2006 Fiscal Year Annual Research Report
多局在性植物細胞骨格結合タンパク質のアイソタイプの成因と分化・成長における役割
Project/Area Number |
16570034
|
Research Institution | Ehime University |
Principal Investigator |
阿部 俊之助 愛媛大学, 農学部, 教授 (40167937)
|
Keywords | Apyrase / Tudor / 分化 / 側根形成 / 局在 / 免疫組織化学 / 翻訳 / 細胞骨格 |
Research Abstract |
本研究では、私が開発したエンドウ細胞骨格分画法において得られたヘパリンに親和性の高い主要タンパク質である49kDa Apyraseと110kDa Tudorドメインタンパク質(SN4TDR)の種子発芽過程における発現と局在ならびにリン酸化の解明である。 吸水期間ならびに発芽開始したエンドウ種子の各段階から抽出したトータルRNAを用いてRT-PCRを行い、Apyrase (Apy1)とSN4TDRの遺伝子発現の種子発芽中の組織局在の時間経過を調べた。その結果、Apy1は、吸水中から発芽開始後10時間までの間は、発現がなく、16時間では、全体的にまばらに発現がみられた。
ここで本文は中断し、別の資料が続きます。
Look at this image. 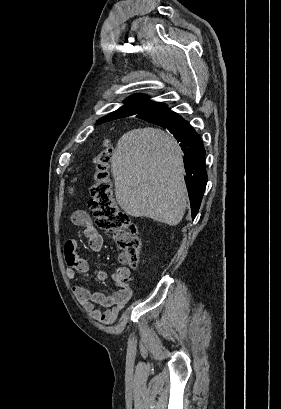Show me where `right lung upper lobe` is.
<instances>
[{
  "instance_id": "cb5924a9",
  "label": "right lung upper lobe",
  "mask_w": 281,
  "mask_h": 409,
  "mask_svg": "<svg viewBox=\"0 0 281 409\" xmlns=\"http://www.w3.org/2000/svg\"><path fill=\"white\" fill-rule=\"evenodd\" d=\"M167 107L163 103L152 102L147 99L146 95H133L126 100V104L119 108L118 110L110 113L107 116L102 117L98 120L97 124L104 123L107 121L115 120L118 118H123L135 114H140L152 110H157Z\"/></svg>"
}]
</instances>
35時間では根・根端・胚軸で皮層(Cortex)の外側に特異的に強い発現がみられた。また62時間では根と胚軸の皮層の外側と細胞壁、幼芽の托葉に強い局在がみられた。胚軸と幼葉の結合部分にあたる屈曲部においては、外周部の皮層に強い発現がみられた。特に根が形成される35時間から皮層の外側に検出されるようになり、次いで、側根が形成される場所の維管束に生じる原基の形成と伸長に伴い強い発現が観察された。いったん分化した組織が再分化をする場合に重要な機能を担っている可能性が考えられた。また、胚軸と幼葉の間の屈曲部の外側に位置する皮層に強い発現が見られたことから、重力や光などの胚軸の屈性と関連した機能があるとも推察される。抗リン酸化抗体法でApy1がリン酸化されていることがわかった。 HSN4TDRの機能を分裂酵母モデルで調べ、Tubulinに関係する因子(Moe1)とリボソームタンパク質(Rpl22)との会合の可能性を示唆した。また、吸水前の乾燥種子胚や子葉など調べたすべての器官からSN4TDRは同程度検出され、吸水後も緩やかに増加した。この発現パターンは構造タンパク質であるActinやTublinの発現と類似の傾向を示し、特にTubulinに類似であった。Apy1は典型的な発芽後誘導を示す遺伝子である一方で、SN4TDRはTubulinやActinのような構造的役割をもつ遺伝子であることがタンパク質ならびに組織局在で推定された。これらの成果は、現在主要な論文4報に取りまとめ中である。